Nothing in the records may be altered, and no picture may be included. Restate them in full.

(Page-level text extractions)
-------------------------
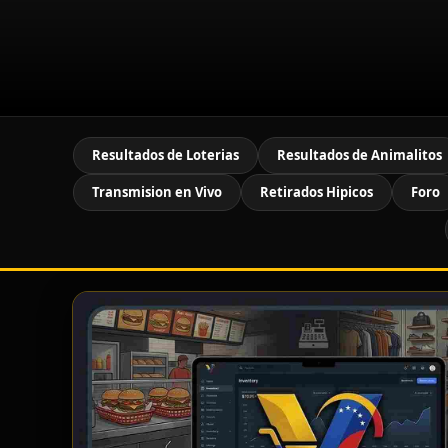
Resultados de Loterias
Resultados de Animalitos
Transmision en Vivo
Retirados Hipicos
Foro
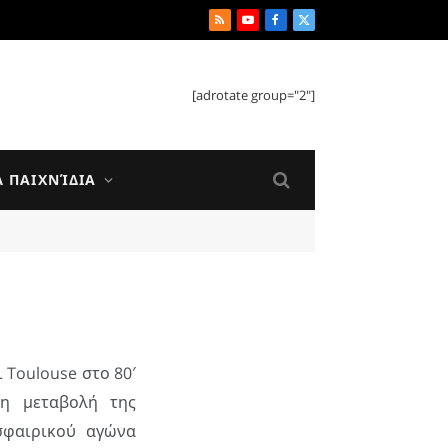
RSS
YouTube
Facebook
X
(Twitter)
[adrotate group="2"]
Ά ΠΑΙΧΝΊΔΙΑ
 Toulouse στο 80′
τη μεταβολή της
φαιρικού αγώνα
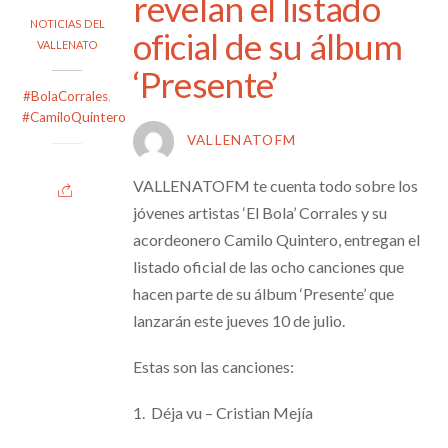
revelan el listado
NOTICIAS DEL
oficial de su álbum
VALLENATO
‘Presente’
#BolaCorrales
,
#CamiloQuintero
VALLENATOFM
VALLENATOFM te cuenta todo sobre los
jóvenes artistas ‘El Bola’ Corrales y su
acordeonero Camilo Quintero, entregan el
listado oficial de las ocho canciones que
hacen parte de su álbum ‘Presente’ que
lanzarán este jueves 10 de julio.
Estas son las canciones:
1. Déja vu – Cristian Mejía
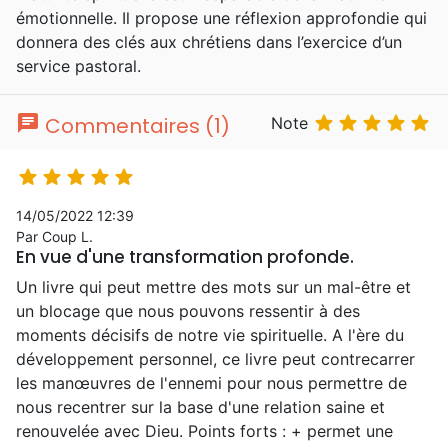
émotionnelle. Il propose une réflexion approfondie qui
donnera des clés aux chrétiens dans l’exercice d’un
service pastoral.
chat





Commentaires (1)
Note





14/05/2022 12:39
Par Coup L.
En vue d'une transformation profonde.
Un livre qui peut mettre des mots sur un mal-être et
un blocage que nous pouvons ressentir à des
moments décisifs de notre vie spirituelle. A l'ère du
développement personnel, ce livre peut contrecarrer
les manœuvres de l'ennemi pour nous permettre de
nous recentrer sur la base d'une relation saine et
renouvelée avec Dieu. Points forts : + permet une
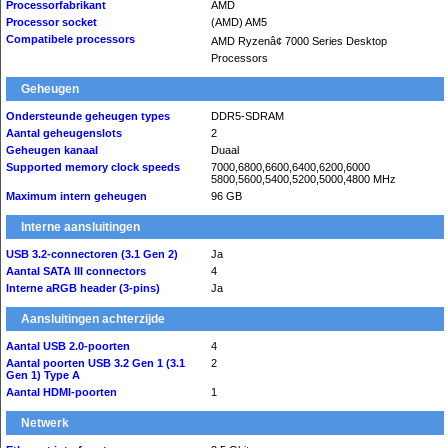
Processorfabrikant
AMD
Processor socket
(AMD) AM5
Compatibele processors
AMD Ryzenâ¢ 7000 Series Desktop
Processors
Geheugen
Ondersteunde geheugen types
DDR5-SDRAM
Aantal geheugenslots
2
Geheugen kanaal
Duaal
Supported memory clock speeds
7000,6800,6600,6400,6200,6000
5800,5600,5400,5200,5000,4800 MHz
Maximum intern geheugen
96 GB
Interne aansluitingen
USB 3.2-connectoren (3.1 Gen 2)
Ja
Aantal SATA III connectors
4
Interne aRGB header (3-pins)
Ja
Aansluitingen achterzijde
Aantal USB 2.0-poorten
4
Aantal poorten USB 3.2 Gen 1 (3.1
2
Gen 1) Type A
Aantal HDMI-poorten
1
Netwerk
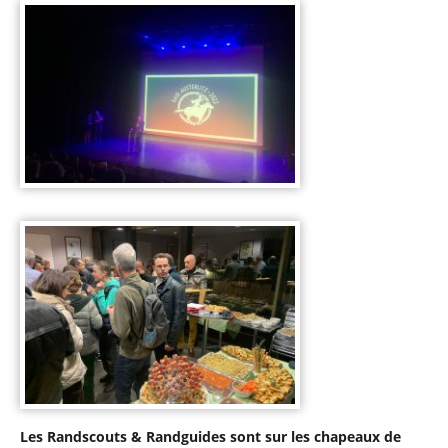
Les Randscouts & Randguides sont sur les chapeaux de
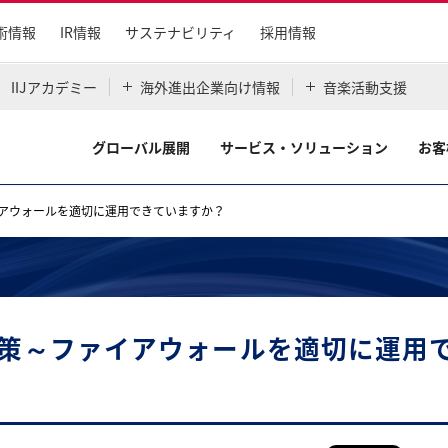
術情報
IR情報
サステナビリティ
採用情報
IIJアカデミー
海外進出企業向け情報
音楽活動支援
グローバル展開
サービス・ソリューション
お客
アウォールを適切に運用できていますか？
策～ファイアウォールを適切に運用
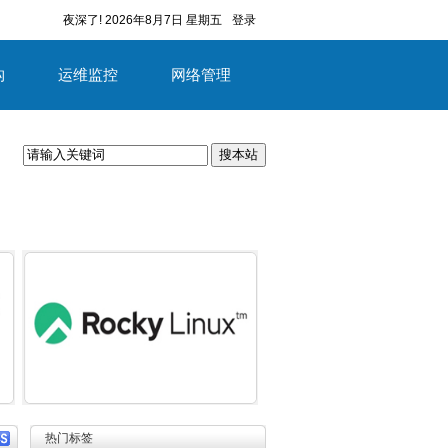
夜深了!
2026年8月7日 星期五
登录
构
运维监控
网络管理
搜本站
容
详细内容
热门标签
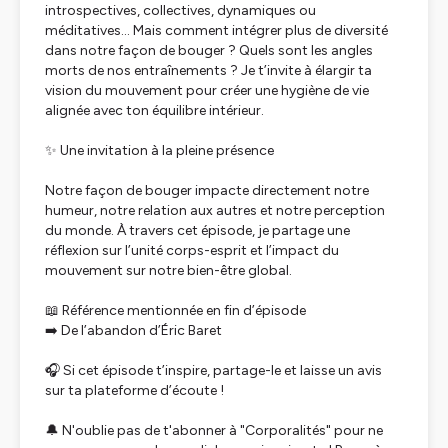
introspectives, collectives, dynamiques ou
méditatives… Mais comment intégrer plus de diversité
dans notre façon de bouger ? Quels sont les angles
morts de nos entraînements ? Je t’invite à élargir ta
vision du mouvement pour créer une hygiène de vie
alignée avec ton équilibre intérieur.
✨ Une invitation à la pleine présence
Notre façon de bouger impacte directement notre
humeur, notre relation aux autres et notre perception
du monde. À travers cet épisode, je partage une
réflexion sur l’unité corps-esprit et l’impact du
mouvement sur notre bien-être global.
📖 Référence mentionnée en fin d’épisode
➡️
De l’abandon
d’Éric Baret
🎧 Si cet épisode t’inspire, partage-le et laisse un avis
sur ta plateforme d’écoute !
🔔 N'oublie pas de t'abonner à "Corporalités" pour ne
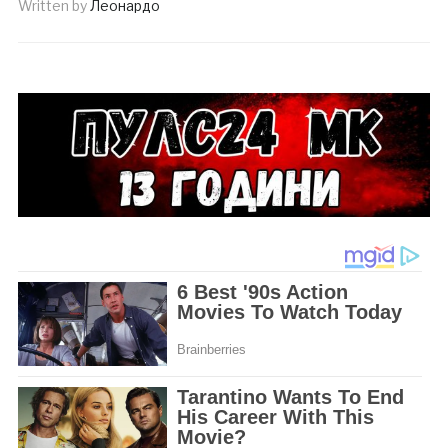
Written by
Леонардо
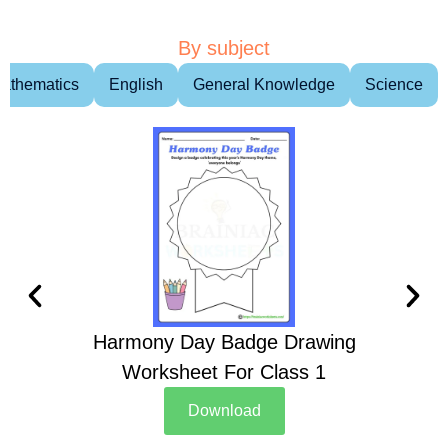
By subject
athematics
English
General Knowledge
Science
Harmony Day Badge Drawing
Ch
Worksheet For Class 1
D
Download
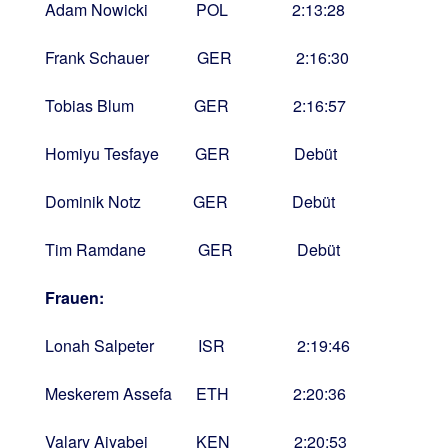
Adam Nowicki POL 2:13:28
Frank Schauer GER 2:16:30
Tobias Blum GER 2:16:57
Homiyu Tesfaye GER Debüt
Dominik Notz GER Debüt
Tim Ramdane GER Debüt
Frauen:
Lonah Salpeter ISR 2:19:46
Meskerem Assefa ETH 2:20:36
Valary Aiyabei KEN 2:20:53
-------------------------
[SOLUTION TO THE PROBLEM]
Resultados de Loterias
Resultados de Animalitos
Transmision en Vivo
Retirados Hipicos
Foro
RSS
YouTube
Facebook
X
(Twitter)
[adrotate group="2"]
Ά ΠΑΙΧΝΊΔΙΑ
 Toulouse στο 80′
τη μεταβολή της
φαιρικού αγώνα
revelan el listado
NOTICIAS DEL
oficial de su álbum
VALLENATO
‘Presente’
#BolaCorrales
,
#CamiloQuintero
VALLENATOFM
VALLENATOFM te cuenta todo sobre los
jóvenes artistas ‘El Bola’ Corrales y su
acordeonero Camilo Quintero, entregan el
listado oficial de las ocho canciones que
hacen parte de su álbum ‘Presente’ que
lanzarán este jueves 10 de julio.
Estas son las canciones:
1. Déja vu – Cristian Mejía
émotionnelle. Il propose une réflexion approfondie qui
donnera des clés aux chrétiens dans l’exercice d’un
service pastoral.
chat





Commentaires (1)
Note





14/05/2022 12:39
Par Coup L.
En vue d'une transformation profonde.
Un livre qui peut mettre des mots sur un mal-être et
un blocage que nous pouvons ressentir à des
moments décisifs de notre vie spirituelle. A l'ère du
développement personnel, ce livre peut contrecarrer
les manœuvres de l'ennemi pour nous permettre de
nous recentrer sur la base d'une relation saine et
renouvelée avec Dieu. Points forts : + permet une
Processorfabrikant
AMD
Processor socket
(AMD) AM5
Compatibele processors
AMD Ryzenâ¢ 7000 Series Desktop
Processors
Geheugen
Ondersteunde geheugen types
DDR5-SDRAM
Aantal geheugenslots
2
Geheugen kanaal
Duaal
Supported memory clock speeds
7000,6800,6600,6400,6200,6000
5800,5600,5400,5200,5000,4800 MHz
Maximum intern geheugen
96 GB
Interne aansluitingen
USB 3.2-connectoren (3.1 Gen 2)
Ja
Aantal SATA III connectors
4
Interne aRGB header (3-pins)
Ja
Aansluitingen achterzijde
Aantal USB 2.0-poorten
4
Aantal poorten USB 3.2 Gen 1 (3.1
2
Gen 1) Type A
Aantal HDMI-poorten
1
Netwerk
Les Randscouts & Randguides sont sur les chapeaux de
術情報
IR情報
サステナビリティ
採用情報
IIJアカデミー
海外進出企業向け情報
音楽活動支援
グローバル展開
サービス・ソリューション
お客
アウォールを適切に運用できていますか？
策～ファイアウォールを適切に運用
夜深了!
2026年8月7日 星期五
登录
构
运维监控
网络管理
搜本站
容
详细内容
热门标签
introspectives, collectives, dynamiques ou
méditatives… Mais comment intégrer plus de diversité
dans notre façon de bouger ? Quels sont les angles
morts de nos entraînements ? Je t’invite à élargir ta
vision du mouvement pour créer une hygiène de vie
alignée avec ton équilibre intérieur.
✨ Une invitation à la pleine présence
Notre façon de bouger impacte directement notre
humeur, notre relation aux autres et notre perception
du monde. À travers cet épisode, je partage une
réflexion sur l’unité corps-esprit et l’impact du
mouvement sur notre bien-être global.
📖 Référence mentionnée en fin d’épisode
➡️
De l’abandon
d’Éric Baret
🎧 Si cet épisode t’inspire, partage-le et laisse un avis
sur ta plateforme d’écoute !
🔔 N'oublie pas de t'abonner à "Corporalités" pour ne
Written by
Леонардо
By subject
athematics
English
General Knowledge
Science
Harmony Day Badge Drawing
Ch
Worksheet For Class 1
D
Download
Adam Nowicki POL 2:13:28
Frank Schauer GER 2:16:30
Tobias Blum GER 2:16:57
Homiyu Tesfaye GER Debüt
Dominik Notz GER Debüt
Tim Ramdane GER Debüt
Frauen:
Lonah Salpeter ISR 2:19:46
Meskerem Assefa ETH 2:20:36
Valary Aiyabei KEN 2:20:53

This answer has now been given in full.